Thursday, March 5, 2009

SLUMDOG:A dilemma for India

Slumdog Millionaire won the Oscars. Congrats to both Rahman and Rasul for winning the same. It was a well made film and good creativity was seen in the entire film. It’s also possibly the best marketed film but the question is how did the film project India?
The moment I think about SM, the scene that strikes my mind is the kid jumping into the shitpool for the autograph of an actor .It is completely absurd and it clearly shocked me not because it doesn’t happen here but how it shows India in poor light. The film’s entire narration seems like the germination of a terribly sadistic and complex mind with the sole aim of satisfying the western idea of India – and its new found growth instincts at their cost - and it is done through a combination of illogical happenings in order to show everything in a disgustingly negative vein. The accolades of the Oscar projecting the movie as “the world taking note of India”. Is this what we wanted to show them? doesn’t a country with leading space technology, nuclear power and IT excellence deserve more?
In truth, about 65 million Indians live in slums around India and this includes migrants from neighbouring countries. It is a sad reality, and undoubtedly something to be moved by and ashamed of. But, taken in the context of a billion Indians, it is easy to see that India has a lot more to it than abysmal poverty and mindless villainy that the movie uses as a leitmotif.
In the past we were the land of maharajas,philosophers and sages. Now we have a new status. We are land of beggars, stealers and child racketeers.
So if a foreigner tomorrow asks me whether children swim in shit-ponds in India what can I say, for it is the image created in the western world.
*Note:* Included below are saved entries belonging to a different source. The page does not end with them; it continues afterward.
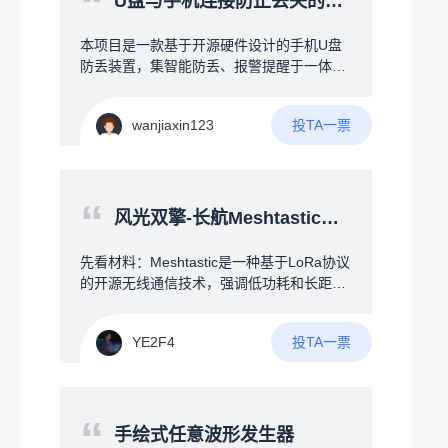
“
U盘与手机连接防止丢失的开源硬件项目
如：手机被夹散热器）2.通过加热灯照射手
背提高手部温度/加热丝微微加热提高温度
本项目是一款基于开源硬件设计的手机U盘
（两个方法仅为个人看法，如有更好的方法
防丢装置，集智能防丢、报警提醒于一体。
欢迎讨论）3.通过AI算法与红外温度检测的
当U盘与手机超出安全距离时，自动触发声
双重辅助去控制风扇的温度及风量4.最好可
光报警或手机端提醒，从物理连接与电子提
以增加一部分的智能交互模式或者与设备联
投TA一票
wanjiaxin123
醒两方面防止U盘遗忘、丢失。
动（例如：RGB神光同步，拾音灯等）我也
是从自身角度出发，为了提升广大电竞爱好
者的游戏体验，欢迎大家一起讨论！！！
“
风光双擎-长航Meshtastic节点
先看材料：Meshtastic是一种基于LoRa协议
的开源无线通信技术，强调低功耗和长距离
特性。每个设备都可以作为一个节点，不仅
能与其他节点直接通信，还能中继转发消
投TA一票
YE2F4
息，从而扩展覆盖范围。设备可以独立运
行，也能通过蓝牙连接手机来配置和使用，
轻松实现小范围的网络搭建。--------&gt;没
错！上文提到了“独立运行”！--在构建Mesht
“
astic无线自组网时，节点的位置和角色选择
手绘式任意波形发生器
Surely we can take pride of Rahman who is extremely talented and Rasul too. But was this the right way to win an Oscar? Danny Boyle’s film had brought some cheers to the foreigners reeling under recession and wanting to blame India for all their worries.
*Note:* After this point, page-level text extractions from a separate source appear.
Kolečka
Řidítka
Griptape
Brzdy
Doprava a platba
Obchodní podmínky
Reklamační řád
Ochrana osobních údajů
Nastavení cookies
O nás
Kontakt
Director Danny Boyle’s tributes to the Mumbai spirit and the Indian artists in the movie has been generous. His career and those of the lucky winners will be star-studded. And as the flavour of the season, Bollywood itself is living its own “Bollywood dream” at the moment – of making it big in Hollywood.

But for the little Indian “slumdogs” who have given the movie its soul, this is a fleeting moment. For when the clock strikes midnight, these people who have helped create many millionaires around the world will return to their tarpaulin-roof homes, to take their usual place beside their colleagues, too proud and too dignified to “ask for more”. City of Joy has done little for Kolkatta (Calcutta), and Slumdog Millionaire will do little for Dharavi.